| Directions |
State how many lines of the entries hold the string "Những". Reply with the number alone.

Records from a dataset
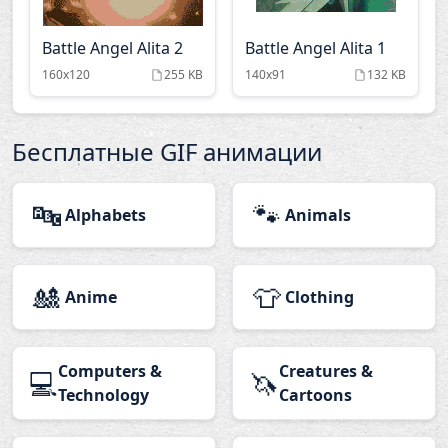
Battle Angel Alita 2
Battle Angel Alita 1
160x120
255 KB
140x91
132 KB
Бесплатные GIF анимации
🔤
🐾
Alphabets
Animals
🎎
👕
Anime
Clothing
Computers &
Creatures &
💻
🦄
Technology
Cartoons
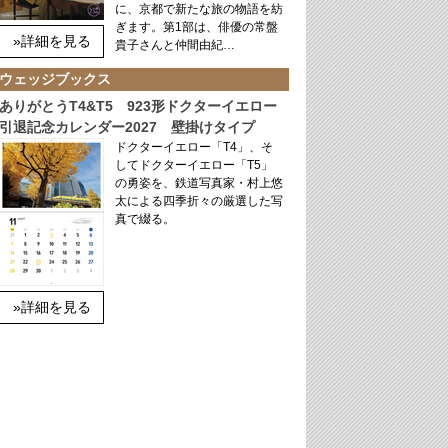
に、京都で新たな旅の物語を紡
ぎます。第1部は、俳優の常盤
»詳細を見る
貴子さんと仲間由紀…
ウェッジブックス
ありがとうT4&T5 923形ドクターイエロー
引退記念カレンダー2027 壁掛けタイプ
ドクターイエロー「T4」、そ
してドクターイエロー「T5」
の勇姿を、鉄道写真家・村上悠
太による四季折々の厳選した写
真で綴る。
»詳細を見る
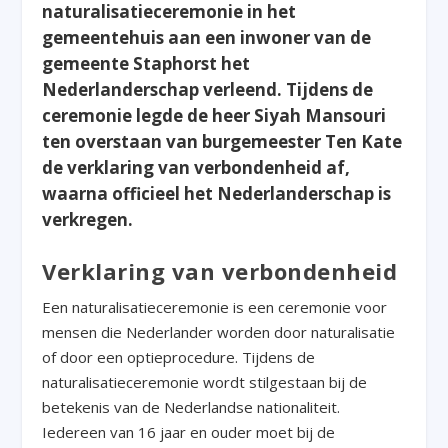
naturalisatieceremonie in het
gemeentehuis aan een inwoner van de
gemeente Staphorst het
Nederlanderschap verleend. Tijdens de
ceremonie legde de heer Siyah Mansouri
ten overstaan van burgemeester Ten Kate
de verklaring van verbondenheid af,
waarna officieel het Nederlanderschap is
verkregen.
Verklaring van verbondenheid
Een naturalisatieceremonie is een ceremonie voor
mensen die Nederlander worden door naturalisatie
of door een optieprocedure. Tijdens de
naturalisatieceremonie wordt stilgestaan bij de
betekenis van de Nederlandse nationaliteit.
Iedereen van 16 jaar en ouder moet bij de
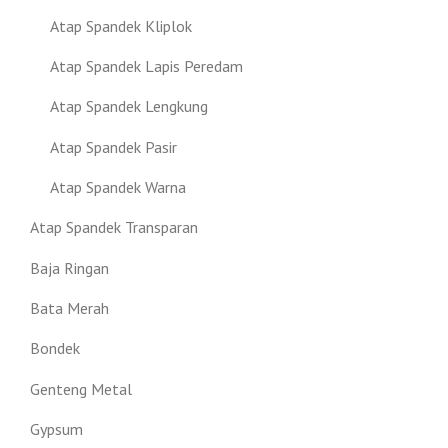
Atap Spandek Kliplok
Atap Spandek Lapis Peredam
Atap Spandek Lengkung
Atap Spandek Pasir
Atap Spandek Warna
Atap Spandek Transparan
Baja Ringan
Bata Merah
Bondek
Genteng Metal
Gypsum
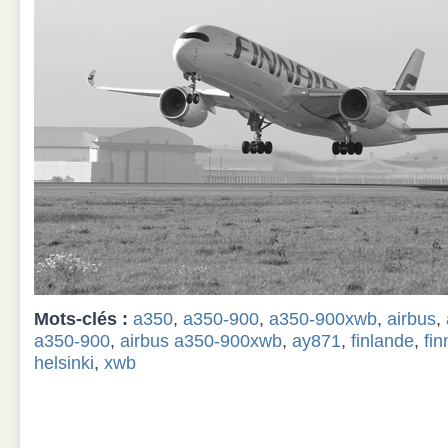
Mots-clés :
a350
,
a350-900
,
a350-900xwb
,
airbus
,
a350-900
,
airbus a350-900xwb
,
ay871
,
finlande
,
fin
helsinki
,
xwb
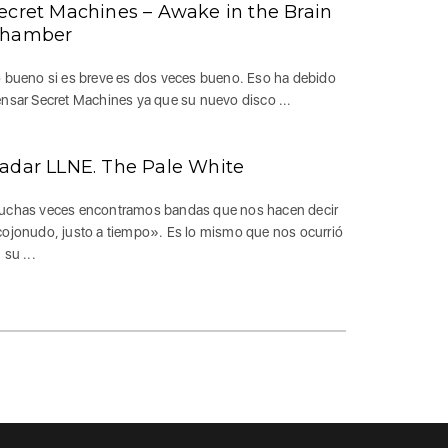
ecret Machines – Awake in the Brain
hamber
 bueno si es breve es dos veces bueno. Eso ha debido
nsar Secret Machines ya que su nuevo disco ...
adar LLNE. The Pale White
chas veces encontramos bandas que nos hacen decir
ojonudo, justo a tiempo». Es lo mismo que nos ocurrió
 su ...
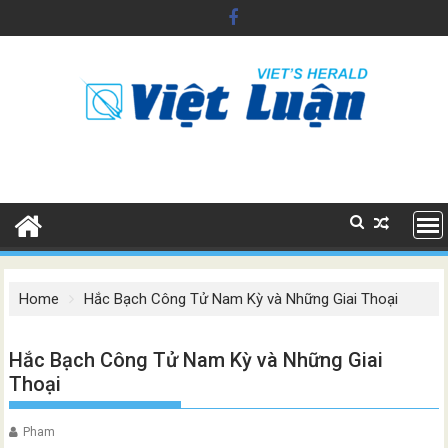
Skip
to
content
Home
Hắc Bạch Công Tử Nam Kỳ và Những Giai Thoại
Hắc Bạch Công Tử Nam Kỳ và Những Giai
Thoại
Pham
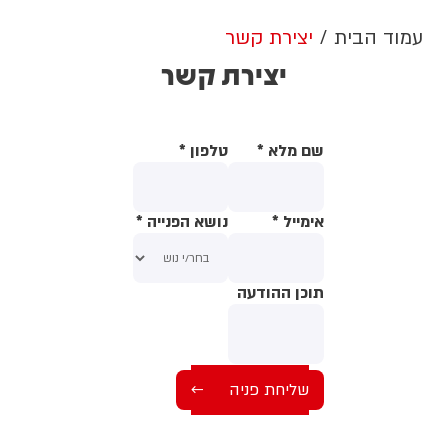
עמוד הבית
יצירת קשר
יצירת קשר
שם מלא
*
טלפון
*
אימייל
*
נושא הפנייה
*
תוכן ההודעה
תוכן ההודעה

| Answer |
2